David took up the cudgels. After riding the Segway in the courtyard, he had decided that he wanted one for leading his tours. “You can always recharge. It takes no time.” (Well, five or six hours.)
“Four hours of use before you need to recharge, it’s nothing,” the photographer said. “My cell phone has a five-hour charge!
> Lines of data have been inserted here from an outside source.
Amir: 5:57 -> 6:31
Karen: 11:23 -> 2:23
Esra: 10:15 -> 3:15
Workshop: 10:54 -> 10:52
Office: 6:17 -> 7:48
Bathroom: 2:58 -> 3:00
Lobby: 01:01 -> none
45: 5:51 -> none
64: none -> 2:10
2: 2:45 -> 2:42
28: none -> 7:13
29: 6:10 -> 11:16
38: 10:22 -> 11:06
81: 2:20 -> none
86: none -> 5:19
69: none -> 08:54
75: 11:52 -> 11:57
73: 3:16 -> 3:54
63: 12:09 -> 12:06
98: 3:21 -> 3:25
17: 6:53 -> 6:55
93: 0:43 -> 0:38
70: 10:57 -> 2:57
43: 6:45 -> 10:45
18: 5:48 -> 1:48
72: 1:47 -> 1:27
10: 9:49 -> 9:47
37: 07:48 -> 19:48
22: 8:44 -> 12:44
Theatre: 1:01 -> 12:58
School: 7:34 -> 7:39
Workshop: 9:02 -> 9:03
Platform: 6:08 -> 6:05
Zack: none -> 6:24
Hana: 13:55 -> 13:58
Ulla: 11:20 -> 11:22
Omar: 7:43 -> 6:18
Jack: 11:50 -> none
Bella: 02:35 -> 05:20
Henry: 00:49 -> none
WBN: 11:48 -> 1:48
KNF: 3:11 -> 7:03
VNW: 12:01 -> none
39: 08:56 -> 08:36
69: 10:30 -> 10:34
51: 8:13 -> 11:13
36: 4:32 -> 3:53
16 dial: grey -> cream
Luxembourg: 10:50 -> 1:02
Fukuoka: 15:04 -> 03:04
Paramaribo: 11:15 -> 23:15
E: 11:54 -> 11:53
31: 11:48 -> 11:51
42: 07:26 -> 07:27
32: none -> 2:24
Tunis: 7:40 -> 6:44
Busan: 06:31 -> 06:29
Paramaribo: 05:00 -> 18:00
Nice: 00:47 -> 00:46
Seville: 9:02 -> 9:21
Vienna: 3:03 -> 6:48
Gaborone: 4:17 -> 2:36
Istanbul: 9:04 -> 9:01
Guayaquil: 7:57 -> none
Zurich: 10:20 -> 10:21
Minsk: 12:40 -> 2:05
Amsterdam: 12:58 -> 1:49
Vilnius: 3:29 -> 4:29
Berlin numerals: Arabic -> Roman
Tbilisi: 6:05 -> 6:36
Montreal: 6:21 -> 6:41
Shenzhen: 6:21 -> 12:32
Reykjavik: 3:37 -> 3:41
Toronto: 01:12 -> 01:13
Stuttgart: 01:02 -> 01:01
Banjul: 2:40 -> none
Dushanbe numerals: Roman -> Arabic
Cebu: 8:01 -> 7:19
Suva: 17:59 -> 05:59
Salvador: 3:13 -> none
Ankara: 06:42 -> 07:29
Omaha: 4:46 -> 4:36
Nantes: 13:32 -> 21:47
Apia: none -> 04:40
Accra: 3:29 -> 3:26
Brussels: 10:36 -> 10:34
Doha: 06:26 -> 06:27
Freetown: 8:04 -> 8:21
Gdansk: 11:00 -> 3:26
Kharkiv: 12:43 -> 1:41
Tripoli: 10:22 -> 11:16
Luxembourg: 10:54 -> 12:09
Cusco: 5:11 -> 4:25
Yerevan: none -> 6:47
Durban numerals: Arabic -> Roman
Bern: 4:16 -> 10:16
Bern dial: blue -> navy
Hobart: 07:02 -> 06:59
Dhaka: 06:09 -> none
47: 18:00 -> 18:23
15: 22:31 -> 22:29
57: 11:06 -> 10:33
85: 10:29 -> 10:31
And whose boss will let them charge the machine at the office?”
“The Segway engineers are working on extending the battery life,” David said, which is true, but he was winging it. “The newest technology, magnesium—” he looked at me.
“Cadmium,” I said, not entirely sure if that was what you use for batteries or enemas.
“Cadmium,” David repeated confidently. “All the problems will be solved. Now, if this machine were a little cheaper and had a larger range, would you be interested?”
The photographer lowered his sunglasses and looked at it again, up and down, then broke into a charming smile. “It is very interesting,” he said. “Very.”
After we wound through the crooked streets of the Marais and had some superb sandwiches at Lina’s, just off the rue de Rivoli, I noticed that my battery indicator was getting low. Halfway up the Champs Elysées, it indicated that I had no reserve at all, and as we were entering the home stretch on rue de Bassano, the user interface screen begin flashing red: nothing in the tank! My Segway was slowing, creeping, humming just a little: Would I make it?
I guessed that I would. And indeed I coasted up to the front door of the hotel with nothing in the tank. There was no tremendous celebration of liberation, just a chance to get off and recharge and think happy thoughts about the imminent possibility of dinner. The French helped liberate us in 1776, we returned the favor later, and now both countries are free to be provoked and intrigued by each other and to disparage each other’s wine.
Amanda had been following right behind me to give me a push if necessary. “Liberté, Egalité, Fraternité—and Segway,” she said.